---- GIVEN RECORDS

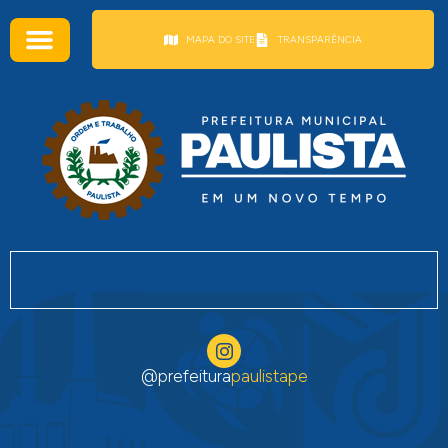
conteúdo
MAPA DO SITE
TRANSPARÊNCIA
@prefeitura
paulistape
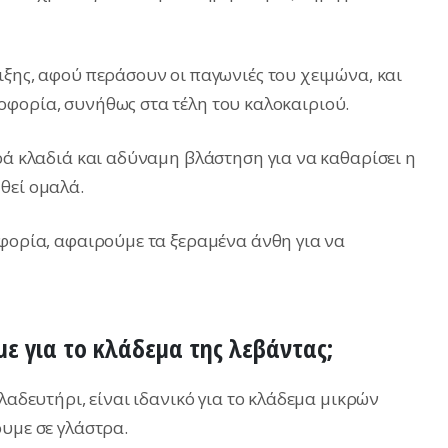
ιξης, αφού περάσουν οι παγωνιές του χειμώνα, και
οφορία, συνήθως στα τέλη του καλοκαιριού.
ρά κλαδιά και αδύναμη βλάστηση για να καθαρίσει η
θεί ομαλά.
οφορία, αφαιρούμε τα ξεραμένα άνθη για να
με για το κλάδεμα της λεβάντας;
λαδευτήρι, είναι ιδανικό για το κλάδεμα μικρών
ουμε σε γλάστρα.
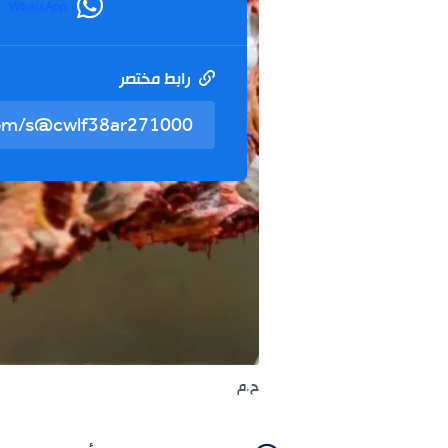
WhatsApp
رابط مختصر
ح.م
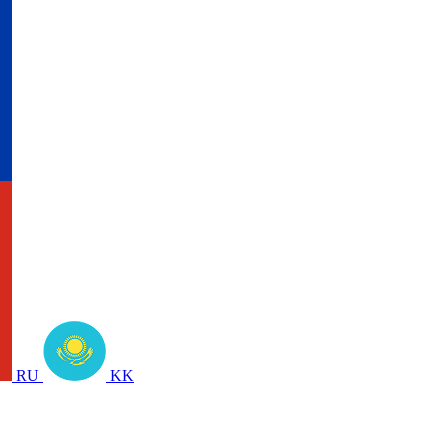
RU
KK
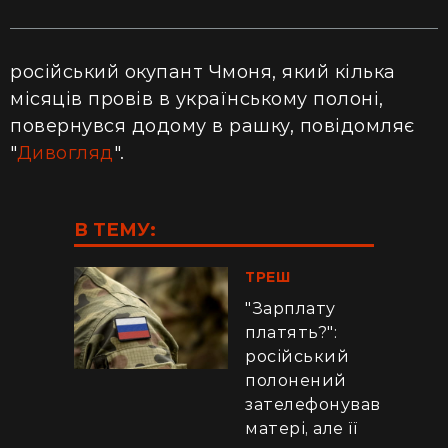
російський окупант Чмоня, який кілька
місяців провів в українському полоні,
повернувся додому в рашку, повідомляє
"
Дивогляд
".
В ТЕМУ:
ТРЕШ
"Зарплату
платять?":
російський
полонений
зателефонував
матері, але її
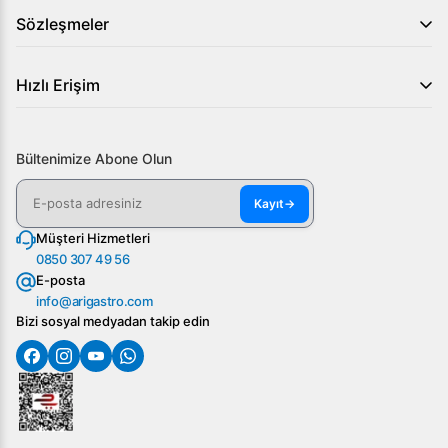
Sözleşmeler
Hızlı Erişim
Bültenimize Abone Olun
Kayıt
→
Müşteri Hizmetleri
0850 307 49 56
E-posta
info@arigastro.com
Bizi sosyal medyadan takip edin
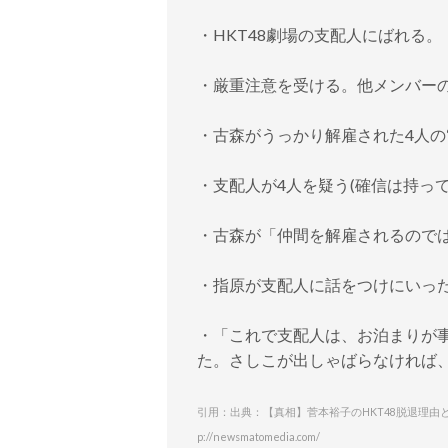
・HKT48劇場の支配人にばれる。
・厳重注意を受ける。他メンバー
・古森がうっかり解雇された4人の
・支配人が4人を疑う(確信は持って
・古森が「仲間を解雇されるので
・指原が支配人に話をつけにいっ
・「これで支配人は、お泊まりが
た。さしこが出しゃばらなければ
引用：出典：【真相】菅本裕子のHKT48脱退理由
p://newsmatomedia.com/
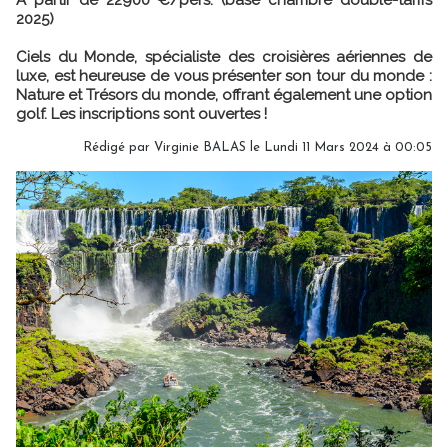
2025)
Ciels du Monde, spécialiste des croisières aériennes de
luxe, est heureuse de vous présenter son tour du monde :
Nature et Trésors du monde, offrant également une option
golf. Les inscriptions sont ouvertes !
Rédigé par
Virginie BALAS
le Lundi 11 Mars 2024 à 00:05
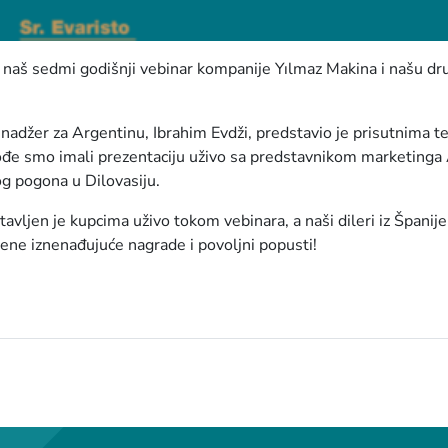
naš sedmi godišnji vebinar kompanije Yılmaz Makina i našu dru
adžer za Argentinu, Ibrahim Evdži, predstavio je prisutnima te
kođe smo imali prezentaciju uživo sa predstavnikom marketin
g pogona u Dilovasiju.
vljen je kupcima uživo tokom vebinara, a naši dileri iz Španije,
ene iznenađujuće nagrade i povoljni popusti!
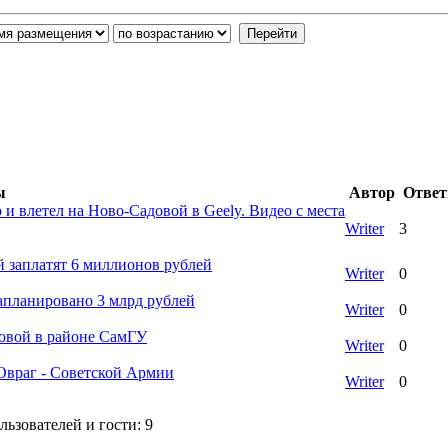
ы
Автор
Отве
 влетел на Ново-Садовой в Geely. Видео с места
Writer
3
й заплатят 6 миллионов рублей
Writer
0
апланировано 3 млрд рублей
Writer
0
довой в районе СамГУ
Writer
0
Овраг - Советской Армии
Writer
0
ьзователей и гости: 9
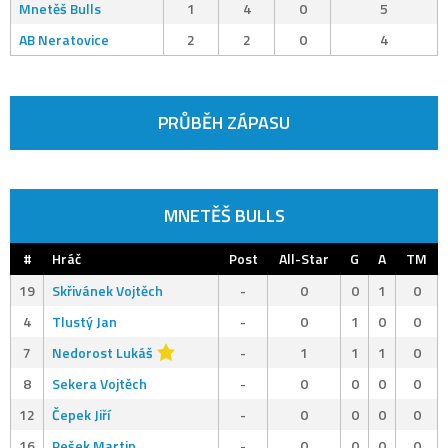
Mnetěš Bulls
1
4
0
5
AB Neratovice
2
2
0
4
PRŮBĚH ZÁPASU
MNETĚŠ BULLS
#
Hráč
Post
All-Star
G
A
TM
19
Skřivánek Vojtěch
-
0
0
1
0
4
Tlustý Jan
-
0
1
0
0
7
Nedorost Lukáš
-
1
1
1
0
8
Sekera Vojtěch
-
0
0
0
0
12
Čepek Jiří
-
0
0
0
0
16
Pešek Martin
-
0
0
0
0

--------

## YOUR OBJECTIVE
Show the lines of the records above that mention "κλάδεμα".

## REPLY
με για το κλάδεμα της λεβάντας;
λαδευτήρι, είναι ιδανικό για το κλάδεμα μικρών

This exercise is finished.